Neckar-Odenwald

Frühjahrszeit ist Zeckenzeit Mit den ersten Sonnenstrahlen kommen auch die Plagegeister / Zahlen der AOK Rhein-Neckar-Odenwald

Anstieg an Borreliose-Erkrankungen

Archivartikel

Mit dem Frühling kommen jedes Jahr auch wieder die Zecken aus dem Boden zurück an die Oberfläche – und sind im Gras oder im feuchten Laub zu finden.

Buchen. Ein Zeckenstich ist im besten Fall ausgesprochen lästig – und in schlimmeren Fällen können die kleinen Spinnentiere auch Krankheiten übertragen. Dazu gehören insbesondere Frühsommer-Meningoenzephalitis (FSME) und Lyme-Borreliose. Die Zahlen für Borreliose-Erkrankungen steigen nach einer jetzt vorgelegten Statistik der AOK Baden-Württemberg in den letzten Jahren an – wobei die Krankheit bei frühzeitigem Erkennen durchaus heilbar ist. Gegen FSME gibt es dagegen kaum Therapiemöglichkeiten – weswegen die AOK allen Menschen, die sich in der hiesigen Region häufig im Freien aufhalten, eine Schutzimpfung empfiehlt.

Risikogebiet

Baden-Württemberg, und hier insbesondere auch der nördliche Teil des Landes, gehören laut Robert Koch-Institut (RKI) zu den Risiko-Gebieten für Zeckenstiche.

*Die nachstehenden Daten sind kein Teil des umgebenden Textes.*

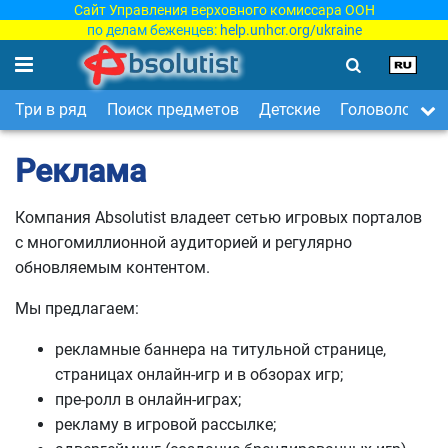
Сайт Управления верховного комиссара ООН
по делам беженцев:
help.unhcr.org/ukraine
Три в ряд
Поиск предметов
Детские
Головоломки
Реклама
Компания Absolutist владеет сетью игровых порталов
с многомиллионной аудиторией и регулярно
обновляемым контентом.
Мы предлагаем:
рекламные баннера на титульной странице,
страницах онлайн-игр и в обзорах игр;
пре-ролл в онлайн-играх;
рекламу в игровой рассылке;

Entsprechend sind auch die Erkrankungszahlen nach einem Zeckenbiss in der hiesigen Region vergleichsweise hoch. Bei Borreliose treten nach einem Zeckenstich üblicherweise innerhalb von etwa sechs Wochen grippeähnliche Beschwerden wie Fieber. Kopf- und/oder Gliederschmerzen auf. Die Krankheit muss mit Antibiotika behandelt werden und heilt dann meist komplett aus.

Grippeähnliche Beschwerden kennzeichnen zunächst auch eine Erkrankung an FSME. Bei der Mehrzahl der davon Betroffenen heilt diese zwar ebenfalls wieder komplett aus und bleibt ohne Folgen. Ist jedoch das zentrale Nervensystem oder das Rückenmark betroffen, kann es zu bleibenden Schäden kommen. Auch deshalb wird hier eine Impfung empfohlen.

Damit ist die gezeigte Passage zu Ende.